You have conscious awareness of your powers of attraction. You are consciously aware of your ability to become popular. You ooze charm and attractiveness. People feel attracted to you. You find it easy to become popular. You identify with popular people. You identify with attractive people. Beauty icons are your role models. Fashion icons are your role models. You find yourself through the feminine arts. You are involved in beauty or fashion. You are involved in negotiations and diplomacy. You find yourself through involvement in issues of justice, cooperation and fairness. You find your identity through relationships.
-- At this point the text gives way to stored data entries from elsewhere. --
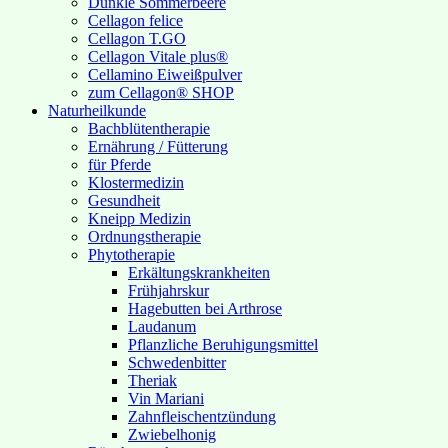
Dunkle Sommerbeere
Cellagon felice
Cellagon T.GO
Cellagon Vitale plus®
Cellamino Eiweißpulver
zum Cellagon® SHOP
Naturheilkunde
Bachblütentherapie
Ernährung / Fütterung
für Pferde
Klostermedizin
Gesundheit
Kneipp Medizin
Ordnungstherapie
Phytotherapie
Erkältungskrankheiten
Frühjahrskur
Hagebutten bei Arthrose
Laudanum
Pflanzliche Beruhigungsmittel
Schwedenbitter
Theriak
Vin Mariani
Zahnfleischentzündung
Zwiebelhonig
Relating to other people gives you a better sense of who you are. Your ego is bound up with how much you are liked and adored. You only feel like yourself when you are popular in social circles. You only feel like yourself when you feel attractive. How attractive you feel has a lot to do with how centered you are. Having your ego bound up with your appearance. Vanity. Laziness. Go with the flow. Having an ego built upon likability and popularity. Wanting to belong. Wanting to find a place in the sun where you can be popular, well-liked and generally considered to be attractive. Your purpose in life is to find people you can relate to. You are not a loner. You like being in a relationship. Serial daters. Incurable flirts. Would rather compromise to get your way, or manipulate to get your way, than openly fight with anyone.
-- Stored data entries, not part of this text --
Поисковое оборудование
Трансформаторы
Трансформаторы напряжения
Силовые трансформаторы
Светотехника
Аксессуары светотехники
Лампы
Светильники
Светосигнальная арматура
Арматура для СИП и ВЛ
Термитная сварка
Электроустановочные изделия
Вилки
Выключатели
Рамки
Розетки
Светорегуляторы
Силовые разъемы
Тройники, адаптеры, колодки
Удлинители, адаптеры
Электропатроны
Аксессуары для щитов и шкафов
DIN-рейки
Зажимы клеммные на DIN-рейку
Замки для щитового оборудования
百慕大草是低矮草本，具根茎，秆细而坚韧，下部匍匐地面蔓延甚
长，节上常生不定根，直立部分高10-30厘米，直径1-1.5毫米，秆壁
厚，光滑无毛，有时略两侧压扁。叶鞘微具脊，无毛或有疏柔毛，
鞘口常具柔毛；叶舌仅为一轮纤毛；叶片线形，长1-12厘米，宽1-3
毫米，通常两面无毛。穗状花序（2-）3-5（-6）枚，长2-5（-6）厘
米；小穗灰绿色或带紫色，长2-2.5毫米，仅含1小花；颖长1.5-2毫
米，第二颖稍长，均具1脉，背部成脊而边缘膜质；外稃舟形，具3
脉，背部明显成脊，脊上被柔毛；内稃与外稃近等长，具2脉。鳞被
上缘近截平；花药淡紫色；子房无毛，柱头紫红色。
Not against using charm or good looks to get what you want. Would rather sit around basking in adoration than start a feud. You identify with women. You have female role models in your life. Beauty icons. Models. Sex goddesses. Screen sirens. Pop princesses. Well-developed feminine traits. A loving and gentle person. Women who really identify with being a woman. Finding yourself through involvement in the arts. An appreciation of the arts and a love of being surrounded by beautiful people and beautiful things. Feeling unattractive hurts your sense of self. You may fear becoming ugly, unwanted or disliked. Confidence comes with popularity.
Having a loving relationship with your father. Dad was well-liked. Dad was passive and didn’t stand up for himself. Dad always tried to find a way to compromise and work things out. Liking men who prefer to compromise rather than fight. Liking men who have charm, class and grace. Liking men who appreciate women. A man who loves women. A womanizer. Thinking that your shit doesn’t stink.